# X-Trail whistling in fan?



## KelS (Dec 22, 2004)

Hi everyone. I'm a newbie here and have a question for anyone else with an X-Trail in Canada. Got in in August and absolutely love it, except for one thing... the fan makes a high-pitch whistling sound on all fan settings, but the higher you go, the worse it gets. And it also changes depending on which setting it's on (floor, front window etc.). When I had it in for the first oil change I asked them about it and they said that's just the way it is. I accepted it initially, but now that the weather is much colder and I'm using it more often, it's really getting annoying. My husband just turns it off when he's riding with me. He can't stand it. Has anyone else experienced this? I want to take it back to the dealership but though I should ask around first.

Thanks!


----------



## BORNGEARHEAD (Apr 30, 2002)

We don't get the X-trail in the U.S. but it sounds like you may have something in the squirrel cage(blower motorwheel). I'm not sure how it is setup specifically on the X-trail but most all Nissans have they'r blower motors set up the same way. Under/behind the glovebox you should see a round black motor sticking down with 3 8mm/phillips screw that hold it in place. Just take out the screws, disconnect the 1 electrical connector going to it and drop it down. Just inspect it to see if there are any leaves/debris are in it. A lot of times a mouse will get in there and build a little house for themselves, causing problems. Good luck.


----------



## ecrase2500 (Dec 31, 2004)

I've got the exact same problem with my Canadian-spec '05 X-Trail SE. In my case as well, my initial inquiry to the dealer resulted in an "it's normal/could not reproduce" response.

My obsessive search for the source of the hiss has led me to the passenger-side tweeter grille, through which the side window defroster airflow passes. I'm not 100% sure, but I think the whistling sound is because the seal is poor between the dash duct and the outlet in the grille. I think the cold weather worsens the problem because the foam stiffens up and/or shrinks.
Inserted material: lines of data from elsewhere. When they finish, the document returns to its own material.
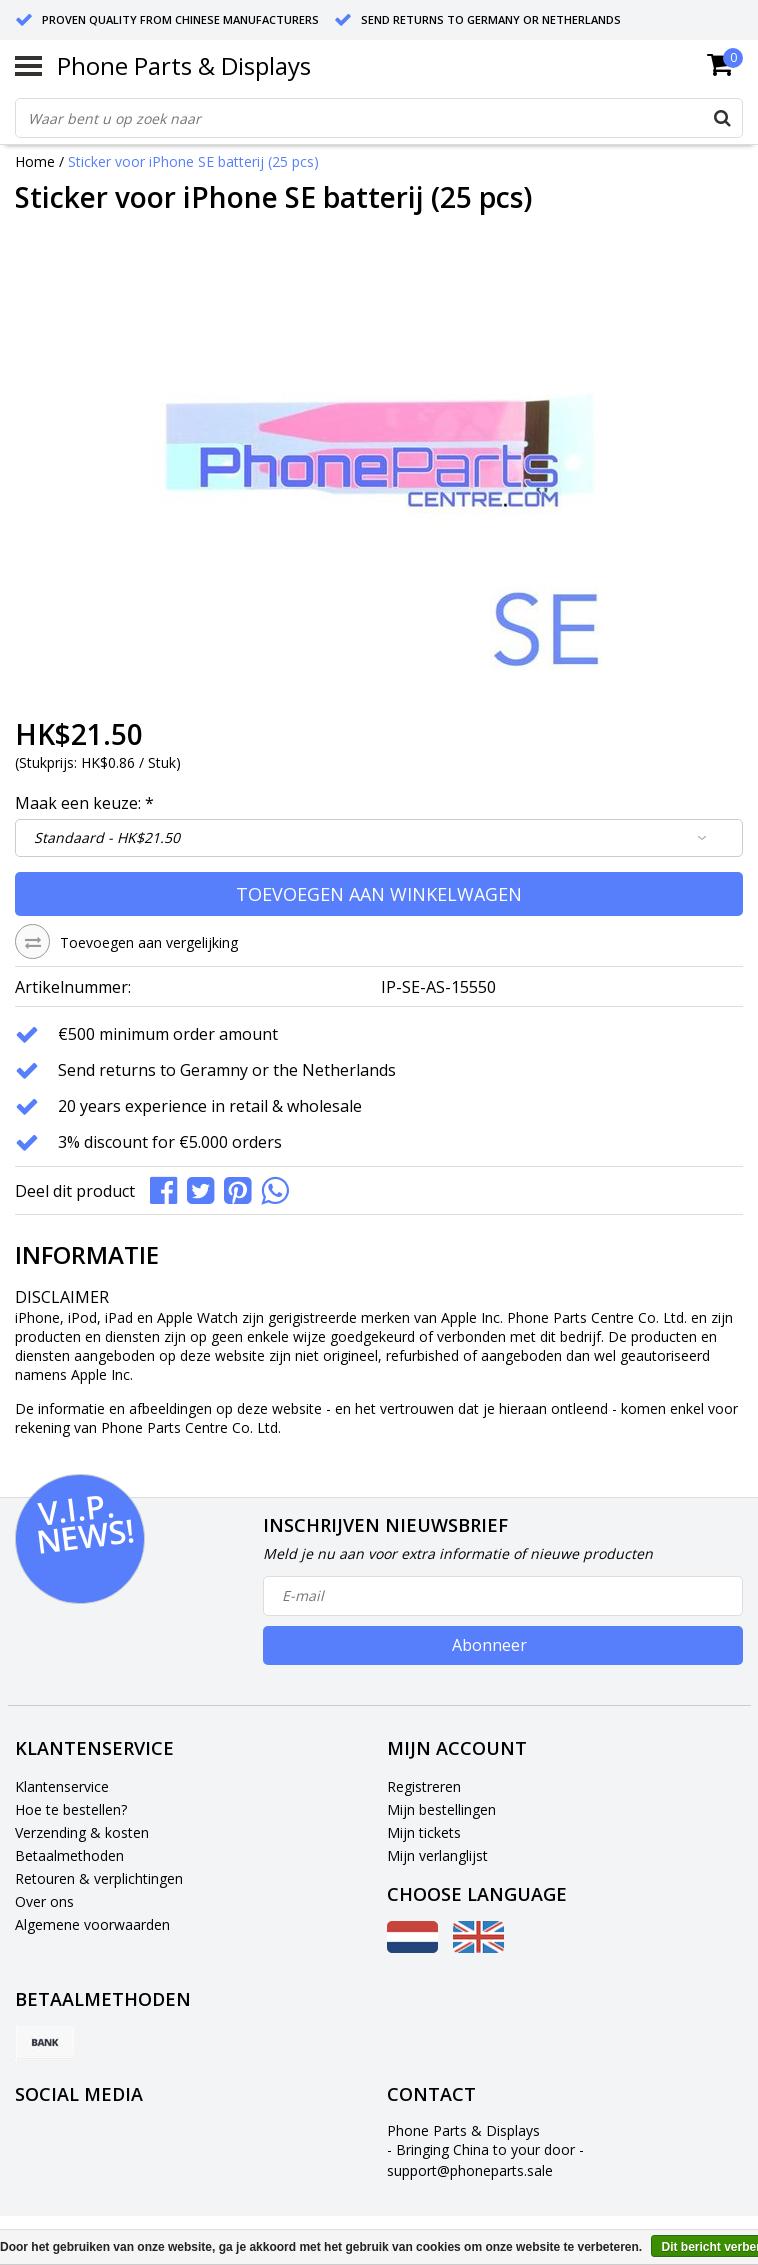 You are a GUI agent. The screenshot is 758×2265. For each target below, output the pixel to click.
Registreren (424, 1786)
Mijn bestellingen (441, 1809)
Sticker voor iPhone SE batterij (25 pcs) (193, 161)
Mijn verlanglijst (437, 1855)
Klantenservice (62, 1786)
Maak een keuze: (84, 803)
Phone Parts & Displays (184, 65)
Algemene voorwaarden (92, 1924)
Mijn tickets (424, 1832)
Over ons (44, 1901)
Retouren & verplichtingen (99, 1878)
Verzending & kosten (82, 1832)
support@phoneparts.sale (470, 2170)
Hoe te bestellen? (71, 1809)
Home (35, 161)
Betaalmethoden (69, 1855) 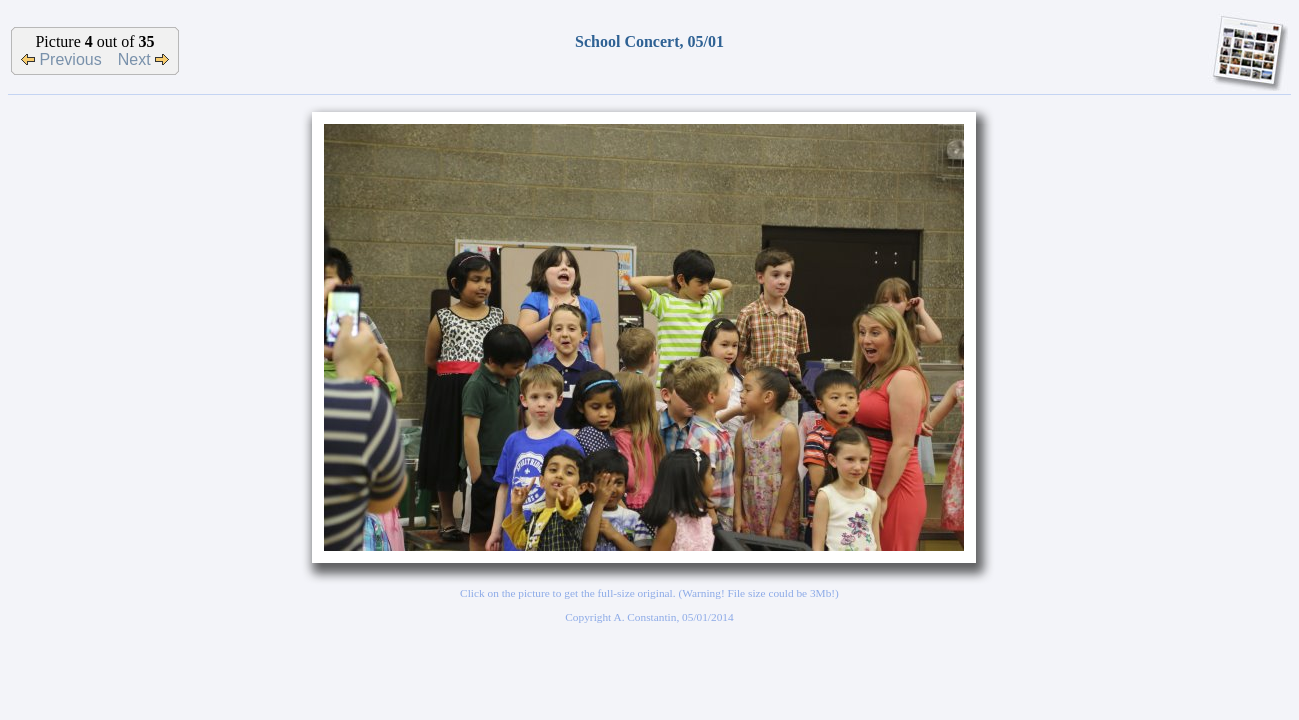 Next (143, 59)
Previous (61, 59) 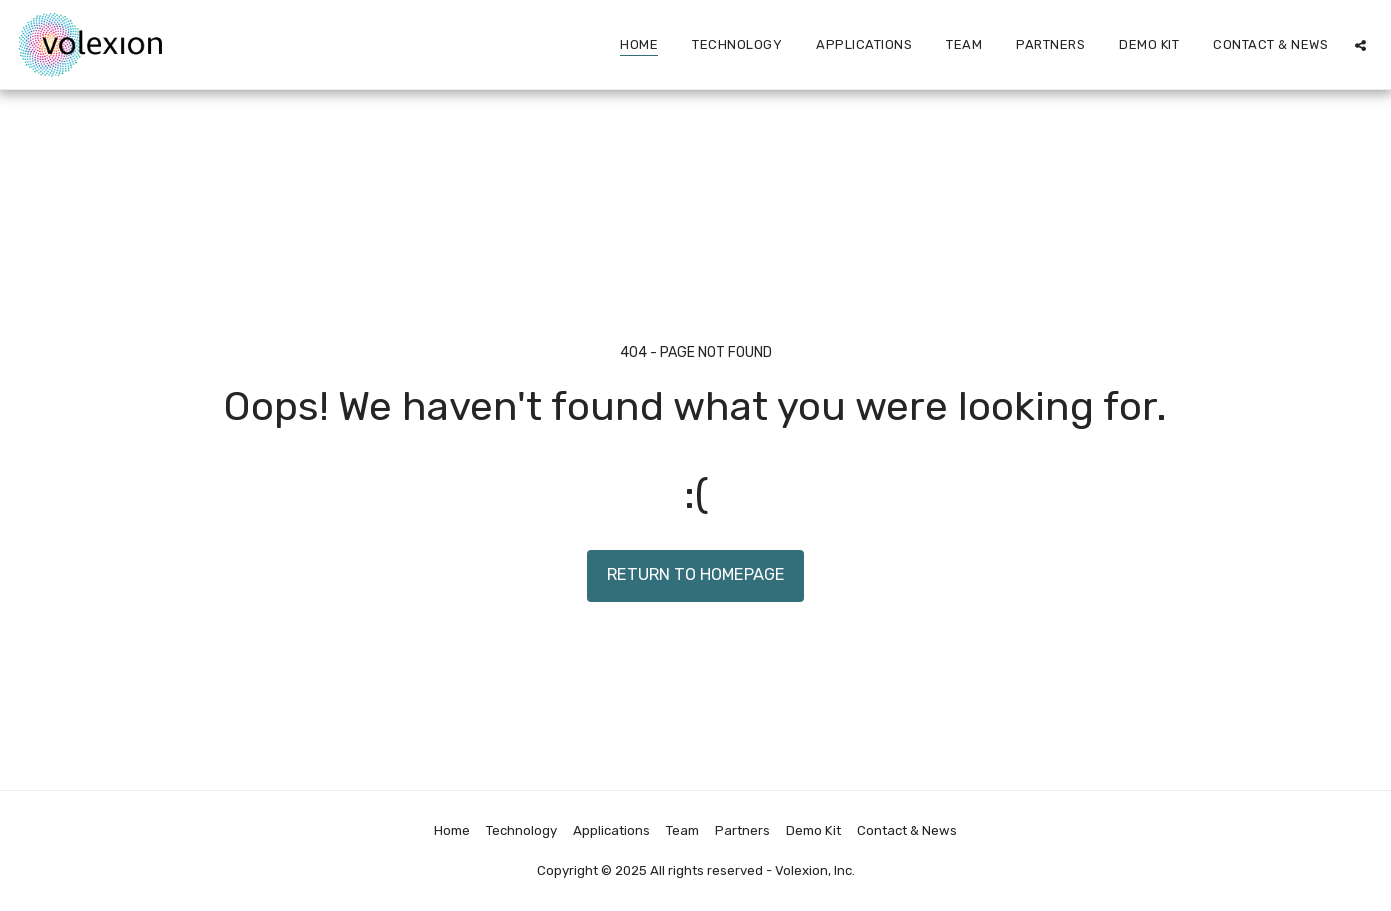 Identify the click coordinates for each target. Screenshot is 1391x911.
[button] (1360, 45)
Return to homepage (696, 574) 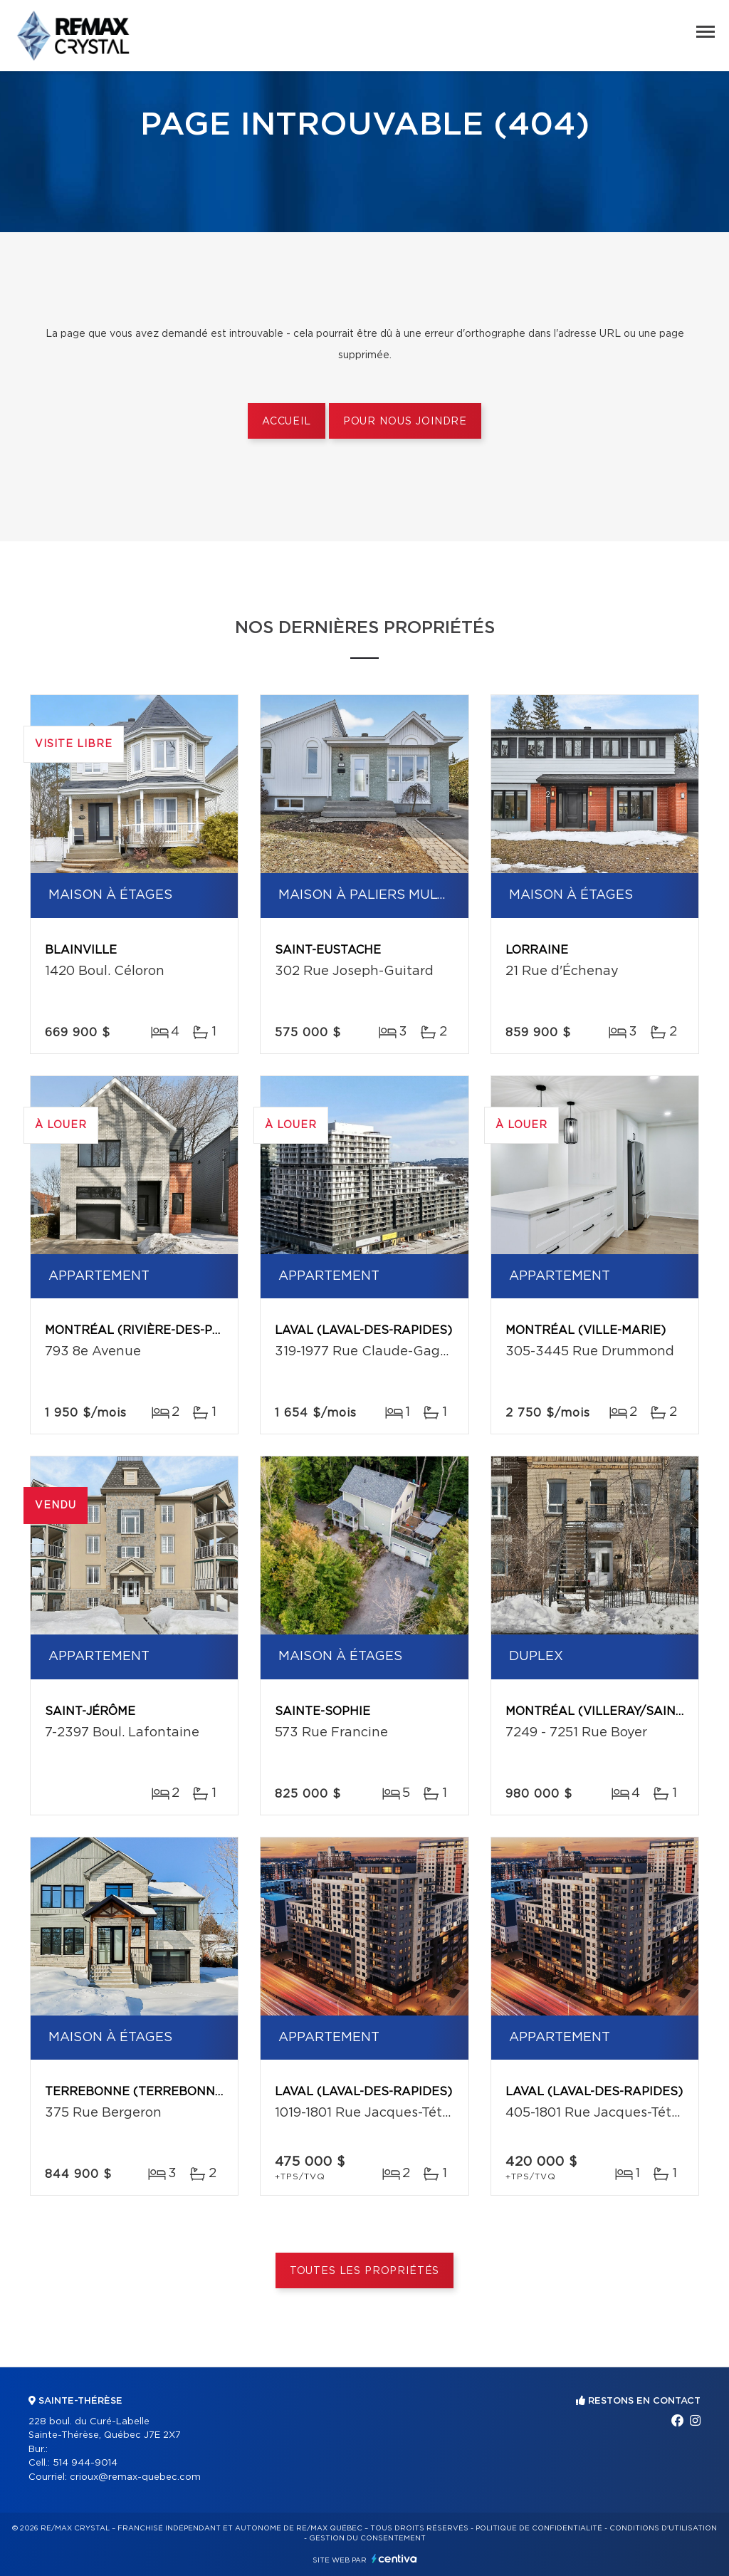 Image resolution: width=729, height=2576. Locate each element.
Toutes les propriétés (365, 2271)
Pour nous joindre (405, 422)
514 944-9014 (85, 2463)
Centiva (394, 2558)
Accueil (286, 422)
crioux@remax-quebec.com (135, 2477)
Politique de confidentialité (539, 2528)
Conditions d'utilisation (663, 2528)
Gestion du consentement (367, 2538) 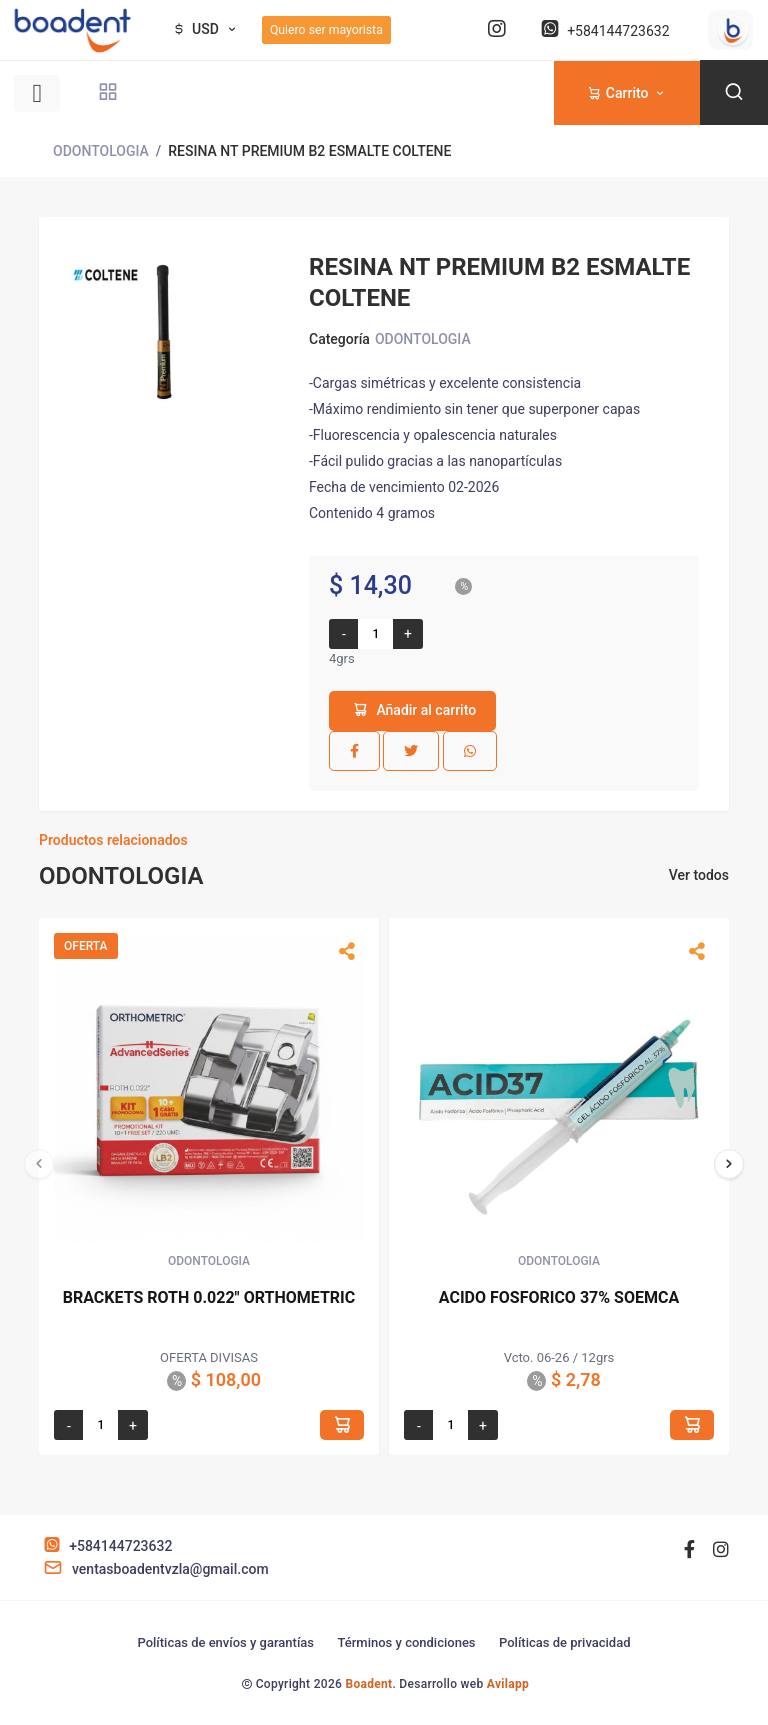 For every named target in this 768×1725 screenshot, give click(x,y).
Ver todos (699, 875)
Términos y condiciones (406, 1642)
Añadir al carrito (412, 709)
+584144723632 (602, 31)
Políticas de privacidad (565, 1642)
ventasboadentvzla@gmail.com (154, 1569)
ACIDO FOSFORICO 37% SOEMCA (559, 1297)
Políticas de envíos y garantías (225, 1642)
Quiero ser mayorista (326, 30)
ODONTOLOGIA (101, 151)
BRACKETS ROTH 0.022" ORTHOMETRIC (209, 1297)
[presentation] (39, 1164) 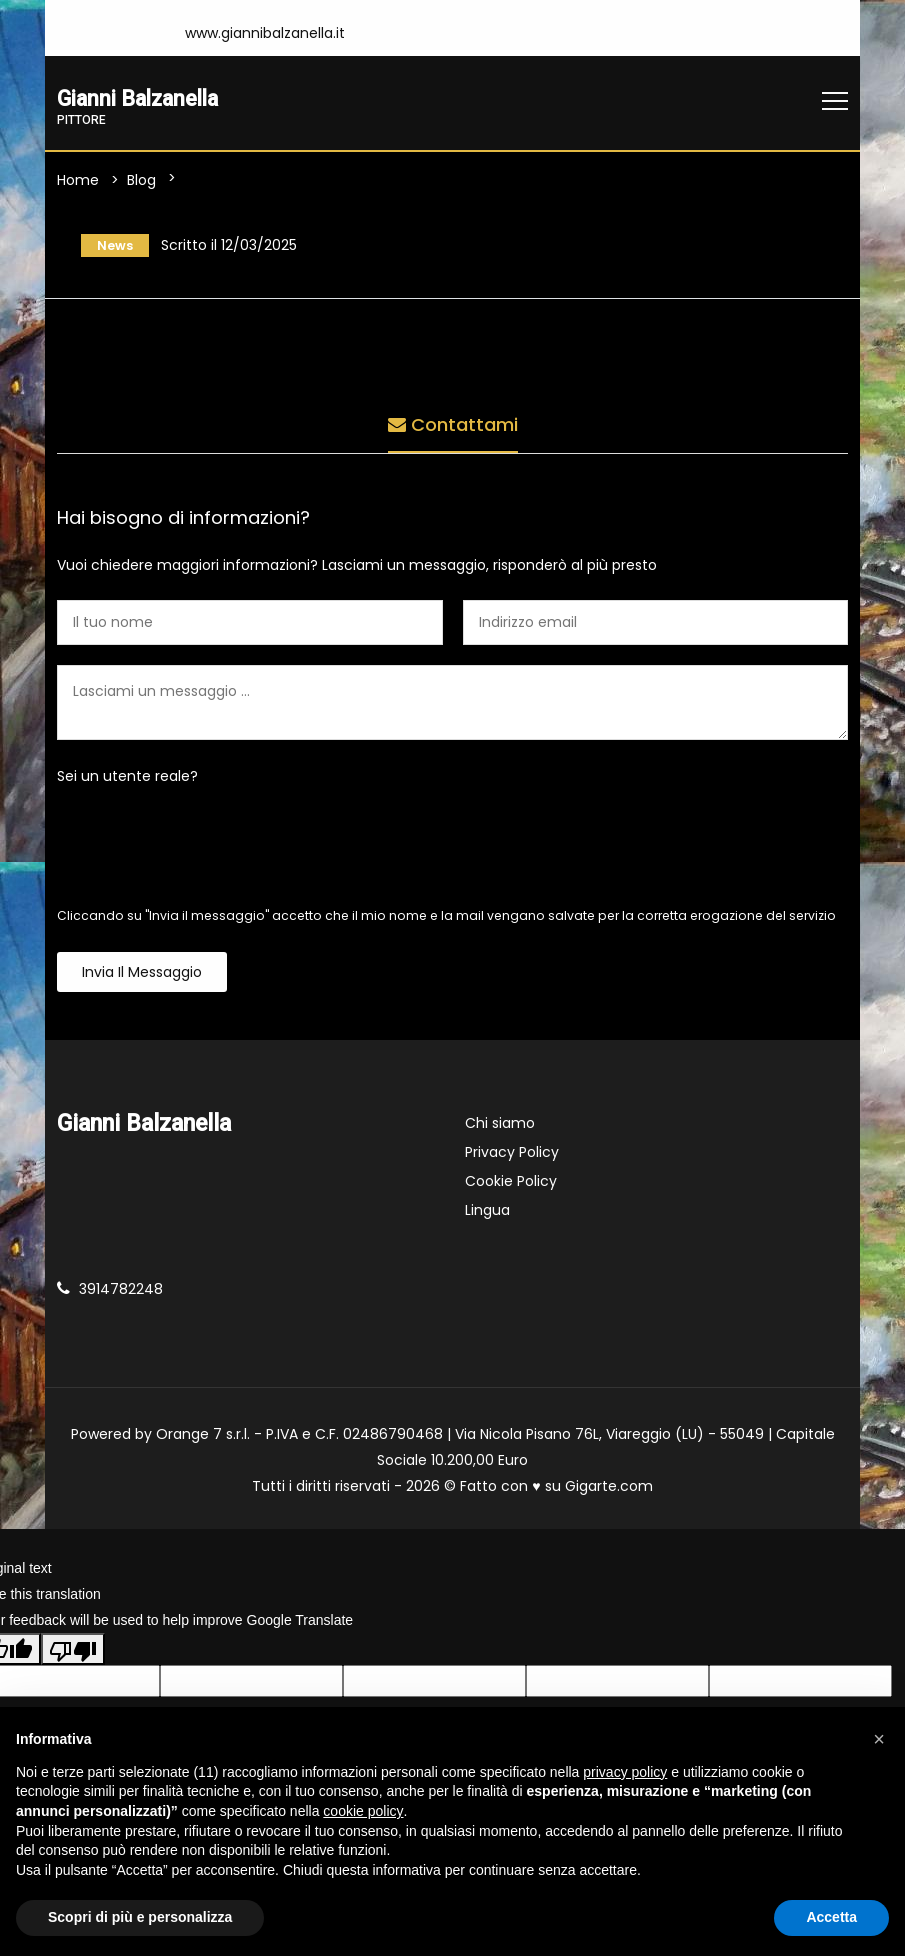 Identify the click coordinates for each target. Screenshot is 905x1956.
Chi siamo (500, 1128)
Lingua (487, 1215)
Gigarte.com (609, 1491)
On thing I have confirmed, though, is that same speaker grille makes a rubbing noise every time I hit a bump, so I'm going to ask my dealership to replace it, and hopefully do something to improve the seal as well. I'll let you know if I have any luck.



KelS said:


> Hi everyone. I'm a newbie here and have a question for anyone else with an X-Trail in Canada. Got in in August and absolutely love it, except for one thing... the fan makes a high-pitch whistling sound on all fan settings, but the higher you go, the worse it gets. And it also changes depending on which setting it's on (floor, front window etc.). When I had it in for the first oil change I asked them about it and they said that's just the way it is. I accepted it initially, but now that the weather is much colder and I'm using it more often, it's really getting annoying. My husband just turns it off when he's riding with me. He can't stand it. Has anyone else experienced this? I want to take it back to the dealership but though I should ask around first.
> 
> Thanks!


----------